Within the three decades that military analysts allow as the effective span of great generals, Curt LeMay was indefatigable, truculent, superb. “The ablest big airplane and strategic bomb operator in the world,” went his congressional introduction by a superior. LeMay rose from lieutenant to two-star general in four years of World War II while his 8th Air Force flattened Nazi Germany. It was his direction and B-29s that firebombed and A-bombed Japan into defeat; his cocky determination and transports that operated the Berlin Airlift; his protective vision that restructured Strategic Air Command into a global burglar alarm and cocked weapon. Then he was promoted to the Pentagon where LeMay faced enemies he neither understood nor conquered--cutthroat politics and civilian management of the military.

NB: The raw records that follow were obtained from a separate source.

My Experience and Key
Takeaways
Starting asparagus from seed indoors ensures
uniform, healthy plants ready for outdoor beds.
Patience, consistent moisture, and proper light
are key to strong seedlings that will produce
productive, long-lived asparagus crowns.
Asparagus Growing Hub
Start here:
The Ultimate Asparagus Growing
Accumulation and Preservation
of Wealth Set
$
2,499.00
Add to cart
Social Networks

In this easy, understanding, almost conversational profile, author Thomas M. Coffey shows that the very qualities that made LeMay a superlative, revered field commander were his weaknesses as Air Force chief of staff. LeMay’s way was to bull through problems. Compromise was for diplomats who were ninnies. Speak loudly, carry the biggest stick and hit first. His simple, black-and-white rule of war: “Once you make a decision to use military force to solve your problem, then you ought to use it and use an overwhelming military force. Use too much and deliberately use too much so that you don’t make an error on the other side and not quite have enough. And you roll over everything to start with and you close it down just like that.”

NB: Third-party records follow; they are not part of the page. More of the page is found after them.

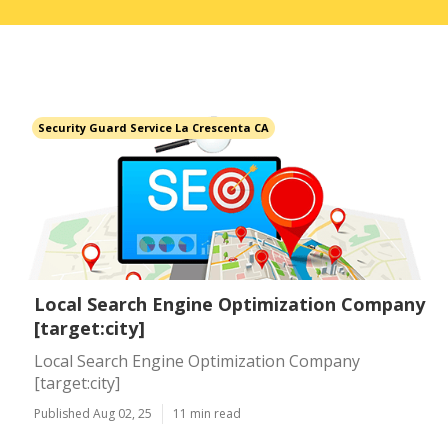
Security Guard Service La Crescenta CA
Local Search Engine Optimization Company
[target:city]
Local Search Engine Optimization Company
[target:city]
Published Aug 02, 25
11 min read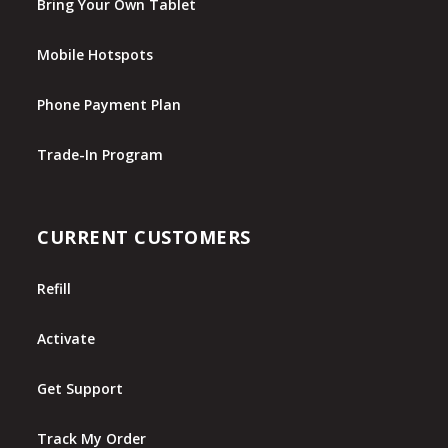
Bring Your Own Tablet
Mobile Hotspots
Phone Payment Plan
Trade-In Program
CURRENT CUSTOMERS
Refill
Activate
Get Support
Track My Order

That, notes the book, wasn’t exactly a philosophy popular in Washington in the ‘60s. So LeMay differed with President Kennedy over response to the Cuban missile crisis and fought with Defense Secretary McNamara over aircraft acquisition and development. Washington prefered gradualism--military escalation to encourage negotiation--in Southeast Asia while LeMay was advocating paralytic, industrial bombing of North Vietnam.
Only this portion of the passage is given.